• **EXERCISE DIRECTIONS**:
Print the data below exactly, but only the lines from the one containing "Fenêtre bois 94" down to the one containing "Porte d'entrée 94", inclusive.

• **DATA IN THIS EXERCISE**:
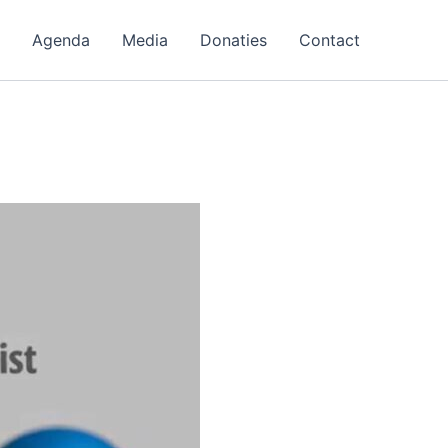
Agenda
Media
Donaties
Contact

--

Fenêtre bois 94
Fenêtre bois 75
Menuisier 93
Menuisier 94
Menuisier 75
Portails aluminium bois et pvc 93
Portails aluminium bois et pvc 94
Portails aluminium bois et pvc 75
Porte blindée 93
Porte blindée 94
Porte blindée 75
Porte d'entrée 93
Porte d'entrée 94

• **EXERCISE RESULT**:
Fenêtre bois 94
Fenêtre bois 75
Menuisier 93
Menuisier 94
Menuisier 75
Portails aluminium bois et pvc 93
Portails aluminium bois et pvc 94
Portails aluminium bois et pvc 75
Porte blindée 93
Porte blindée 94
Porte blindée 75
Porte d'entrée 93
Porte d'entrée 94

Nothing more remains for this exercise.